Problem requirements:
Each line of the material below with the word "Drivewise" is to be reported.

=-=-=-=-=

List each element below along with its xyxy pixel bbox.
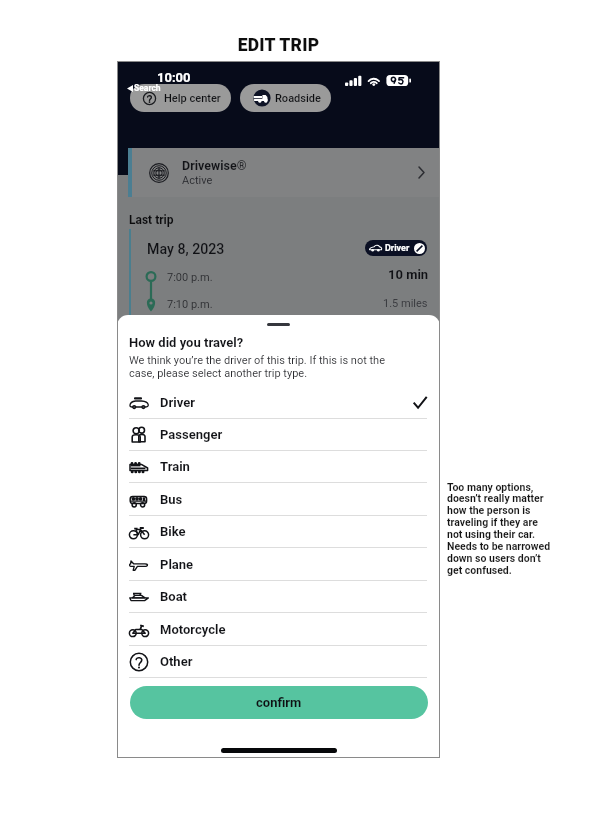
staticText: Bus xyxy=(160,492,183,507)
staticText: We think you’re the driver of this trip.… xyxy=(129,354,385,380)
staticText: Motorcycle xyxy=(160,622,226,637)
staticText: Search xyxy=(134,83,161,93)
button[interactable]: Help center xyxy=(130,84,231,112)
staticText: EDIT TRIP xyxy=(117,35,440,56)
staticText: 1.5 miles xyxy=(383,297,428,310)
staticText: Bike xyxy=(160,524,186,539)
button[interactable]: Passenger xyxy=(117,419,440,451)
staticText: Train xyxy=(160,459,190,474)
staticText: 7:00 p.m. xyxy=(167,271,213,284)
staticText: Roadside xyxy=(275,92,321,105)
staticText: 7:10 p.m. xyxy=(167,298,213,311)
button[interactable]: Driver xyxy=(365,240,427,256)
button[interactable]: Drivewise® xyxy=(128,148,440,197)
staticText: Plane xyxy=(160,557,194,572)
staticText: Drivewise® xyxy=(182,158,247,173)
button[interactable]: Plane xyxy=(117,549,440,581)
staticText: Last trip xyxy=(129,213,174,227)
staticText: Too many options, doesn’t really matter … xyxy=(447,481,587,577)
staticText: Driver xyxy=(385,243,410,254)
button[interactable]: Motorcycle xyxy=(117,614,440,646)
button[interactable]: Bike xyxy=(117,516,440,548)
staticText: Help center xyxy=(164,92,221,105)
staticText: 10:00 xyxy=(157,70,191,85)
staticText: Passenger xyxy=(160,427,223,442)
button[interactable]: Train xyxy=(117,451,440,483)
button[interactable]: Roadside xyxy=(240,84,331,112)
button[interactable]: Driver xyxy=(117,387,440,419)
staticText: Other xyxy=(160,654,193,669)
staticText: Active xyxy=(182,174,213,187)
staticText: How did you travel? xyxy=(129,335,244,350)
button[interactable]: confirm xyxy=(130,686,428,719)
staticText: Boat xyxy=(160,589,188,604)
button[interactable]: Bus xyxy=(117,484,440,516)
staticText: 10 min xyxy=(388,267,429,282)
staticText: May 8, 2023 xyxy=(147,241,225,258)
button[interactable]: Other xyxy=(117,646,440,678)
staticText: Driver xyxy=(160,395,195,410)
staticText: confirm xyxy=(256,695,302,710)
button[interactable]: Boat xyxy=(117,581,440,613)
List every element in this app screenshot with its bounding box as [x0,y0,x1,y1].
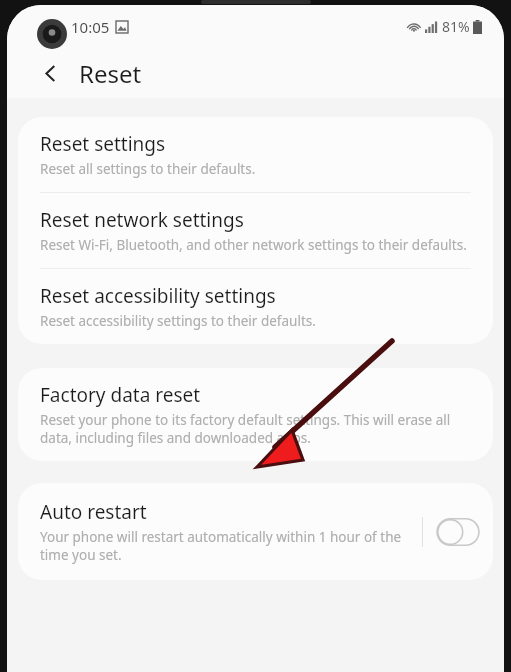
button[interactable]: Auto restart [18,483,493,580]
button[interactable]: Auto restart toggle [436,517,480,547]
staticText: Reset accessibility settings [40,283,276,309]
button[interactable]: Factory data reset [18,368,493,461]
staticText: Reset Wi-Fi, Bluetooth, and other networ… [40,236,467,254]
staticText: Auto restart [40,499,147,525]
staticText: Reset [79,57,142,90]
staticText: Reset accessibility settings to their de… [40,312,316,330]
button[interactable]: Back [35,58,65,88]
button[interactable]: Reset settings [18,117,493,192]
staticText: Reset settings [40,131,166,157]
staticText: 81% [442,17,470,36]
staticText: Factory data reset [40,382,201,408]
button[interactable]: Reset network settings [18,193,493,268]
staticText: Your phone will restart automatically wi… [40,528,414,564]
staticText: Reset network settings [40,207,244,233]
staticText: 10:05 [71,17,110,37]
staticText: Reset all settings to their defaults. [40,160,256,178]
button[interactable]: Reset accessibility settings [18,269,493,344]
staticText: Reset your phone to its factory default … [40,411,471,447]
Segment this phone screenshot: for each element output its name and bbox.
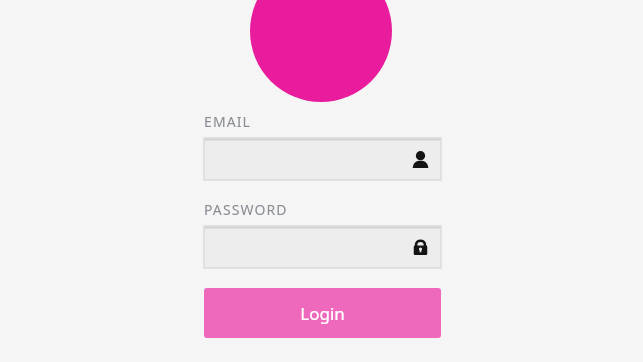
staticText: EMAIL	[204, 112, 252, 131]
button[interactable]: Password input field	[204, 226, 441, 268]
staticText: Login	[300, 302, 345, 325]
button[interactable]: Login	[204, 288, 441, 338]
staticText: PASSWORD	[204, 200, 288, 219]
button[interactable]: Email input field	[204, 138, 441, 180]
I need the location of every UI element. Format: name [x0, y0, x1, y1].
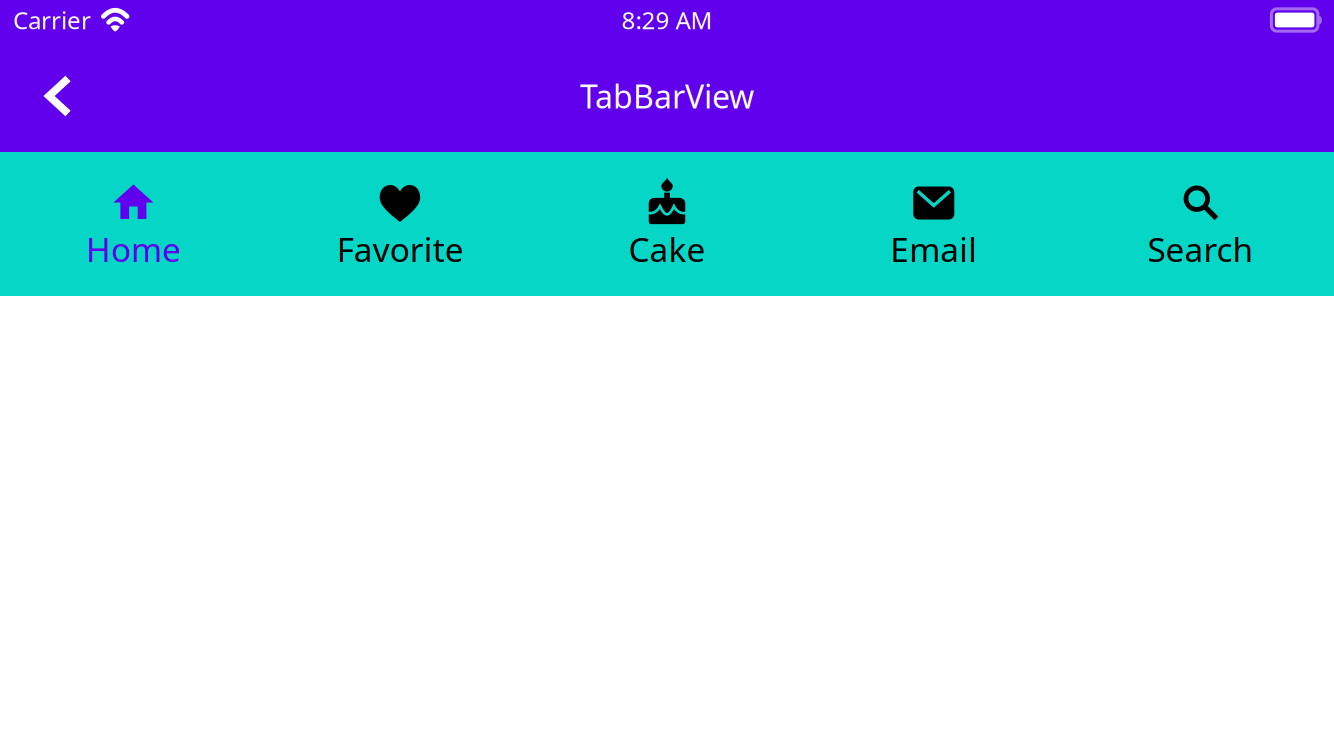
button[interactable]: Cake [534, 152, 800, 296]
button[interactable]: Email [800, 152, 1067, 296]
staticText: Search [1148, 227, 1254, 271]
staticText: TabBarView [580, 75, 754, 117]
button[interactable]: Search [1067, 152, 1334, 296]
staticText: Email [890, 227, 977, 271]
staticText: Home [86, 227, 181, 271]
staticText: 8:29 AM [622, 4, 712, 36]
button[interactable]: Favorite [267, 152, 534, 296]
staticText: Favorite [337, 227, 464, 271]
button[interactable]: Back [26, 64, 90, 128]
staticText: Cake [628, 227, 706, 271]
button[interactable]: Home [0, 152, 267, 296]
staticText: Carrier [13, 4, 91, 36]
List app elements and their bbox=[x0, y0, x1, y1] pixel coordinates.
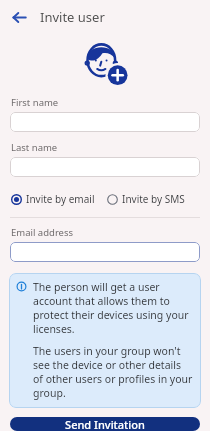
staticText: Invite by SMS bbox=[122, 192, 185, 206]
button[interactable]: Back bbox=[6, 4, 32, 30]
button[interactable] bbox=[10, 242, 200, 262]
staticText: Invite by email bbox=[26, 192, 95, 206]
staticText: Email address bbox=[11, 226, 74, 239]
staticText: Send Invitation bbox=[65, 417, 145, 431]
staticText: The users in your group won't see the de… bbox=[33, 344, 193, 400]
staticText: The person will get a user account that … bbox=[33, 280, 193, 336]
staticText: First name bbox=[11, 96, 59, 109]
button[interactable]: Send Invitation bbox=[10, 417, 200, 431]
staticText: Invite user bbox=[40, 8, 105, 26]
button[interactable]: Invite by email bbox=[10, 190, 96, 208]
staticText: Last name bbox=[11, 141, 58, 154]
button[interactable]: Invite by SMS bbox=[106, 190, 186, 208]
button[interactable] bbox=[10, 157, 200, 177]
button[interactable] bbox=[10, 112, 200, 132]
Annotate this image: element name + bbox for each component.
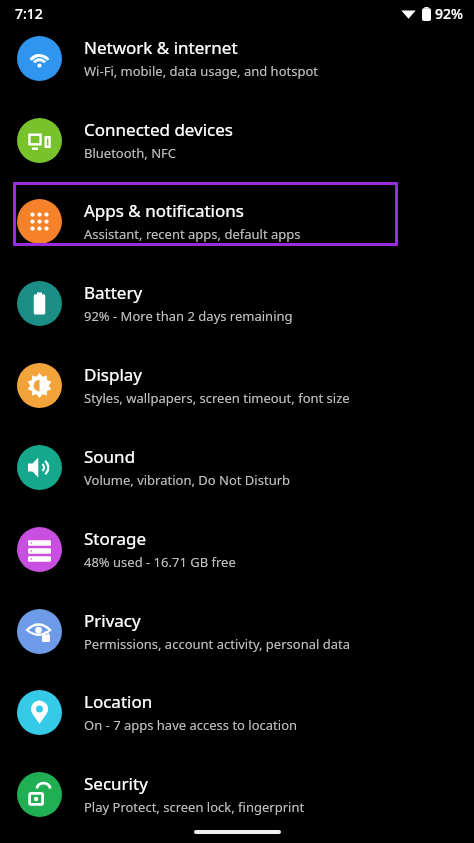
button[interactable]: Connected devices xyxy=(0,109,474,171)
other: Sound xyxy=(17,445,62,490)
staticText: Connected devices xyxy=(84,118,234,141)
button[interactable]: Sound xyxy=(0,436,474,498)
staticText: Storage xyxy=(84,527,147,550)
staticText: Assistant, recent apps, default apps xyxy=(84,225,301,243)
other: Display xyxy=(17,363,62,408)
other: Storage xyxy=(17,527,62,572)
button[interactable]: Display xyxy=(0,354,474,416)
staticText: Wi-Fi, mobile, data usage, and hotspot xyxy=(84,62,318,80)
staticText: On - 7 apps have access to location xyxy=(84,716,298,734)
staticText: 92% - More than 2 days remaining xyxy=(84,307,293,325)
staticText: Permissions, account activity, personal … xyxy=(84,635,350,653)
staticText: Sound xyxy=(84,445,136,468)
staticText: Display xyxy=(84,363,142,386)
other: Location xyxy=(17,690,62,735)
button[interactable]: Security xyxy=(0,763,474,825)
other: Connected devices xyxy=(17,118,62,163)
staticText: Styles, wallpapers, screen timeout, font… xyxy=(84,389,350,407)
other: Apps & notifications xyxy=(17,199,62,244)
staticText: 48% used - 16.71 GB free xyxy=(84,553,236,571)
staticText: Bluetooth, NFC xyxy=(84,144,177,162)
other: Battery xyxy=(17,281,62,326)
staticText: Apps & notifications xyxy=(84,199,244,222)
other: Security xyxy=(17,772,62,817)
staticText: Battery xyxy=(84,281,143,304)
staticText: 92% xyxy=(435,4,463,23)
button[interactable]: Battery xyxy=(0,272,474,334)
other: Privacy xyxy=(17,609,62,654)
staticText: Security xyxy=(84,772,148,795)
button[interactable]: Apps & notifications xyxy=(0,190,474,252)
staticText: Privacy xyxy=(84,609,141,632)
button[interactable]: Storage xyxy=(0,518,474,580)
other: Network & internet xyxy=(17,36,62,81)
staticText: Volume, vibration, Do Not Disturb xyxy=(84,471,291,489)
button[interactable]: Privacy xyxy=(0,600,474,662)
staticText: Network & internet xyxy=(84,36,238,59)
staticText: 7:12 xyxy=(15,4,43,23)
staticText: Location xyxy=(84,690,153,713)
button[interactable]: Location xyxy=(0,681,474,743)
button[interactable]: Network & internet xyxy=(0,27,474,89)
staticText: Play Protect, screen lock, fingerprint xyxy=(84,798,305,816)
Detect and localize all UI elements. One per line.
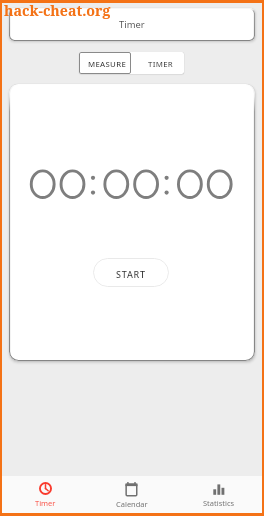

=-=-=-=-=

Answer section:
button[interactable]: Drivewise® xyxy=(128,148,440,197)
staticText: Drivewise® xyxy=(182,158,247,173)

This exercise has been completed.